‘Yes,’ he admitted. ‘Costa spoke to me after the wedding.’
Her face lost all colour.
‘He was concerned about what might happen, as was I.’
‘Galen, we hadn’t spoken for nearly two decades—don’t play the white knight here. You didn’t give a damn until Costa asked you to step in. If he hadn’t asked you to hire me, then Nemo’s arrest would have been something you skimmed through on the news.’
‘No.’
‘Yes,’ she said. ‘Absolutely yes. You cut off contact the day you left. This was nothing more than a favour to Costa.’
‘I don’t agree,’ Galen refuted.
‘I don’t recall you sending flowers when Dimitrios died. I don’t recall—’
‘He was just some guy from home who died on a boat,’ Galen snapped back. ‘Boo-hoo.’ He stopped himself from voicing his emerging thoughts on her husband. ‘You’re wrong, Roula, because, had I read this news I’d have been on your to-do list to call.’
‘Rubbish!’ She was furious. ‘Do not move me around like a chess piece! You don’t get to decide when I’m in trouble, or...’
Her anger was white-hot, and perhaps out of proportion. Irrational, even. But this hurt at a level he could not know. Where had White Knight Galen been when she’d really needed him? Where had her friend been then?
‘My God, Galen!’ She was close to shouting—close to telling him that this was nothing,nothingcompared to what she’d endured. ‘Don’t you dare control my life. Don’t you dare play God with my career.’
‘Damn it, Roula...’
She had her phone out now and was calling for a taxi, or trying to. She was shaking with anger.
‘Don’t go like this.’
‘Oh, I’m going.’
She was. Galen could see that.
Seriously, she was going to walk right out onto the street in pyjamas and in a rage.
He said the only thing he could think of. ‘I’ll drive you.’
Roula told him what he could do with that suggestion, and not politely. But he would not let her leave like this.
‘I’m driving you. I will not talk. I will not ask to come in. I will apologise. In fact, I’ll do that now. I am sorry. However...’ Galen took a breath. ‘You are in pyjamas, and I think it best that I see you safely back to your apartment.’
She looked down to her candy-striped pyjamas and bare feet and he saw a tiny flicker of logic occurring in her angry mind.

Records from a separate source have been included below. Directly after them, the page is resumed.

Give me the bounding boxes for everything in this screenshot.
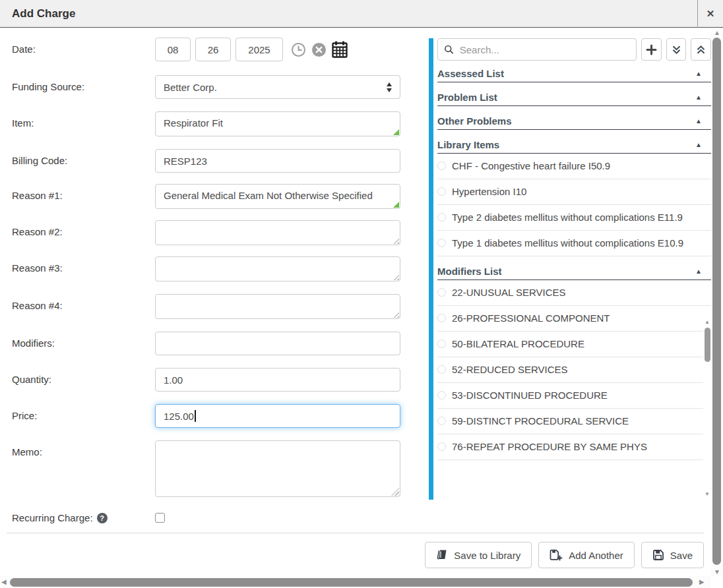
section-header-other-problems[interactable]: Other Problems ▲: [437, 113, 711, 130]
footer-divider: [7, 533, 704, 533]
scroll-left-icon[interactable]: ◀: [1, 578, 7, 585]
memo-label: Memo:: [12, 440, 155, 457]
search-icon: [444, 44, 454, 55]
modifier-item[interactable]: 22-UNUSUAL SERVICES: [437, 280, 711, 306]
add-another-label: Add Another: [569, 550, 623, 561]
save-to-library-button[interactable]: Save to Library: [425, 542, 532, 568]
recurring-label: Recurring Charge:: [12, 512, 93, 523]
clear-date-icon[interactable]: [311, 42, 327, 57]
save-button[interactable]: Save: [641, 542, 704, 568]
reason1-row: Reason #1: General Medical Exam Not Othe…: [12, 184, 401, 209]
section-header-library-items[interactable]: Library Items ▲: [437, 137, 711, 154]
scroll-down-icon[interactable]: ▼: [711, 568, 723, 575]
library-item-label: CHF - Congestive heart failure I50.9: [452, 157, 610, 175]
clock-icon[interactable]: [291, 42, 306, 57]
resize-grip-icon[interactable]: [393, 274, 399, 280]
modifier-item-label: 59-DISTINCT PROCEDURAL SERVICE: [452, 412, 629, 430]
collapse-all-button[interactable]: [691, 38, 711, 61]
section-header-assessed-list[interactable]: Assessed List ▲: [437, 66, 711, 82]
collapse-up-icon: ▲: [695, 117, 702, 125]
date-icon-group: [291, 38, 348, 61]
add-item-button[interactable]: [641, 38, 662, 61]
radio-circle-icon: [437, 213, 446, 221]
modifiers-input[interactable]: [155, 332, 400, 355]
memo-input[interactable]: [155, 440, 400, 497]
date-day-input[interactable]: 26: [195, 38, 231, 61]
price-input[interactable]: 125.00: [155, 404, 400, 428]
horizontal-scrollbar[interactable]: ◀ ▶: [0, 576, 711, 588]
close-button[interactable]: ✕: [697, 0, 723, 28]
collapse-up-icon: ▲: [695, 141, 702, 148]
collapse-up-icon: ▲: [695, 94, 702, 101]
modifiers-label: Modifiers:: [12, 332, 155, 349]
help-icon[interactable]: ?: [97, 513, 108, 523]
funding-source-value: Better Corp.: [164, 82, 217, 93]
section-label: Problem List: [437, 92, 497, 103]
quantity-label: Quantity:: [12, 368, 155, 385]
library-item[interactable]: Hypertension I10: [437, 179, 711, 205]
date-year-input[interactable]: 2025: [236, 38, 283, 61]
radio-circle-icon: [437, 417, 446, 425]
modifier-item[interactable]: 26-PROFESSIONAL COMPONENT: [437, 306, 711, 332]
modifiers-list-scrollbar[interactable]: ▲ ▼: [703, 319, 711, 498]
funding-source-select[interactable]: Better Corp.: [155, 75, 400, 99]
reason2-input[interactable]: [155, 220, 400, 245]
search-row: [437, 38, 711, 61]
charge-form: Date: 08 26 2025: [12, 38, 401, 523]
search-input[interactable]: [458, 44, 630, 56]
reason4-input[interactable]: [155, 294, 400, 319]
billing-code-row: Billing Code: RESP123: [12, 149, 401, 173]
section-header-problem-list[interactable]: Problem List ▲: [437, 90, 711, 106]
modifier-item-label: 50-BILATERAL PROCEDURE: [452, 335, 584, 353]
section-header-modifiers-list[interactable]: Modifiers List ▲: [437, 264, 711, 280]
vertical-scrollbar[interactable]: ▲ ▼: [711, 28, 723, 576]
calendar-icon[interactable]: [332, 41, 348, 58]
quantity-input[interactable]: 1.00: [155, 368, 400, 392]
save-plus-icon: [550, 549, 563, 561]
recurring-checkbox[interactable]: [155, 513, 165, 523]
library-item[interactable]: Type 2 diabetes mellitus without complic…: [437, 205, 711, 231]
resize-grip-icon[interactable]: [391, 488, 399, 496]
save-to-library-label: Save to Library: [454, 550, 520, 561]
add-another-button[interactable]: Add Another: [538, 542, 635, 568]
section-label: Library Items: [437, 139, 499, 150]
scroll-down-icon[interactable]: ▼: [703, 491, 711, 497]
reason1-input[interactable]: General Medical Exam Not Otherwise Speci…: [155, 184, 400, 209]
library-item[interactable]: CHF - Congestive heart failure I50.9: [437, 154, 711, 179]
reason3-input[interactable]: [155, 256, 400, 281]
modifier-item[interactable]: 76-REPEAT PROCEDURE BY SAME PHYS: [437, 434, 711, 460]
radio-circle-icon: [437, 288, 446, 297]
reason4-label: Reason #4:: [12, 294, 155, 311]
date-controls: 08 26 2025: [155, 38, 400, 61]
library-item[interactable]: Type 1 diabetes mellitus without complic…: [437, 231, 711, 256]
horizontal-scrollbar-thumb[interactable]: [10, 578, 693, 587]
radio-circle-icon: [437, 314, 446, 322]
modifier-item[interactable]: 53-DISCONTINUED PROCEDURE: [437, 383, 711, 409]
footer-buttons: Save to Library Add Another Save: [0, 542, 704, 568]
date-month-input[interactable]: 08: [155, 38, 191, 61]
scroll-right-icon[interactable]: ▶: [699, 578, 705, 585]
modifier-item[interactable]: 50-BILATERAL PROCEDURE: [437, 332, 711, 357]
modifiers-scrollbar-thumb[interactable]: [705, 328, 710, 362]
modifier-item[interactable]: 59-DISTINCT PROCEDURAL SERVICE: [437, 409, 711, 434]
scroll-up-icon[interactable]: ▲: [703, 319, 711, 325]
resize-grip-icon[interactable]: [393, 237, 399, 244]
reason4-row: Reason #4:: [12, 294, 401, 319]
resize-grip-icon[interactable]: [393, 311, 399, 318]
scroll-up-icon[interactable]: ▲: [711, 29, 723, 36]
reason1-value: General Medical Exam Not Otherwise Speci…: [164, 190, 373, 201]
section-label: Other Problems: [437, 115, 512, 127]
quantity-row: Quantity: 1.00: [12, 368, 401, 392]
date-row: Date: 08 26 2025: [12, 38, 401, 61]
double-chevron-up-icon: [695, 44, 707, 55]
vertical-scrollbar-thumb[interactable]: [712, 38, 721, 565]
close-icon: ✕: [707, 8, 715, 20]
item-input[interactable]: Respirator Fit: [155, 111, 400, 136]
billing-code-input[interactable]: RESP123: [155, 149, 400, 173]
billing-code-label: Billing Code:: [12, 149, 155, 166]
expand-all-button[interactable]: [666, 38, 687, 61]
item-row: Item: Respirator Fit: [12, 111, 401, 136]
recurring-label-group: Recurring Charge: ?: [12, 512, 155, 523]
modifier-item[interactable]: 52-REDUCED SERVICES: [437, 357, 711, 383]
collapse-up-icon: ▲: [695, 268, 702, 275]
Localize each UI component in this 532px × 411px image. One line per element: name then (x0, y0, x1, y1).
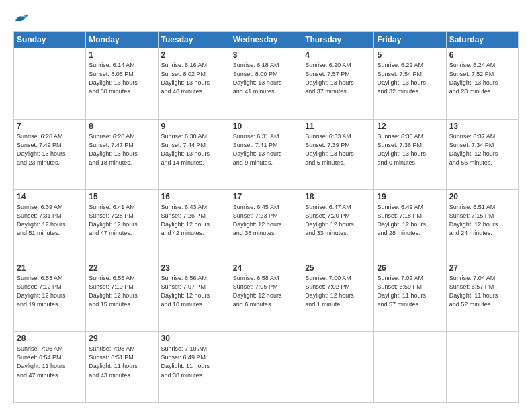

‘Yes,’ she said, ‘but I don’t accept your apology.’
It wasn’t the gentlest end to their hideaway.
Galen kept to his word and said nothing as he drove her the short distance home, and Roula sat there, angry, embarrassed and hurting.
And conflicted.
The raw edges of her anger were receding, but instead of calm invading her there was a new and unfamiliar turbulence rattling her. His car glided through the streets, yet she felt as if there should be oxygen masks dropping down and bells pinging.
She’d never been so angry in front of someone.
Never dared to be.
And certainly she had not expected to be driven home.